La mission première de la Caisse est d’assurer la sécurité et la liquidité de ce volume considérable d’épargne, tout en l’utilisant à des fins d’intérêt général. Elle place donc ces fonds sur les marchés financiers – sur des produits sécurisés- ou les redistribue sous forme de prêts en faveur du logement social, de la rénovation des hôpitaux, ou de la construction de lignes à grande vitesse. La Caisse a ainsi accordé plus de 13 milliards d’euros de prêts sur fonds d’épargne en 2009. D’où son surnom de « bras armé » ou « bras financier » de l’Etat.

Depuis 2008, la CDC est également le gestionnaire du Fonds stratégique d’investissement (FSI), doté de 20 milliards d’euros, et destiné à «répondre aux besoins en fonds propres d'entreprises porteuses de croissance». En 2009, le FSI est entré au capital de 21 sociétés pour un montant total engagé de 800 millions d’euros.

...Sous contrôle du Parlement

Contrairement à ce que pourrait laisser croire son surnom de « bras financier », la Caisse des dépôts n’est pas un prolongement du ministère de l’économie et des finances. Il s’agit d’un établissement à part dans le paysage institutionnel, placé sous le contrôle du Parlement (dont quatre membres siègent à sa commission de surveillance), bien que son directeur général soit nommé pour cinq ans par le président de la République.

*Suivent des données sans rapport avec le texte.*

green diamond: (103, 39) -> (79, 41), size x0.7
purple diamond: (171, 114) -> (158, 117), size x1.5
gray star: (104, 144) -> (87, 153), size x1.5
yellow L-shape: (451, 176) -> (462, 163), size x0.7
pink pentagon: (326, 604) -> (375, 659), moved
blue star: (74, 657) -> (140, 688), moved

L’autre originalité de cette institution est qu’en dépit de son statut public et de sa mission d’intérêt général, elle peut exercer des activités concurrentielles, ce dont elle ne se prive pas. Outre ses participations dans des grands groupes industriels ou financiers, la CDC détient par exemple la société foncière Icade, le spécialiste des transports collectifs Transdev, et une partie de BlueNext, la bourse européenne des crédits carbone. Elle va par ailleurs investir 1,5 milliards d’euros dans La Poste afin d’aider cette dernière à affronter la concurrence européenne à compter du 1er janvier 2011.

Au final, la Caisse des dépôts joue un rôle d’aiguillon de la politique économique française, et concilie ses missions d’intérêt général avec une stratégie d’investisseur avisé. Elle a ainsi dégagé en 2009 un bénéfice net de près de 2 milliards d'euros, dont un tiers est traditionnellement reversé au budget de l’Etat.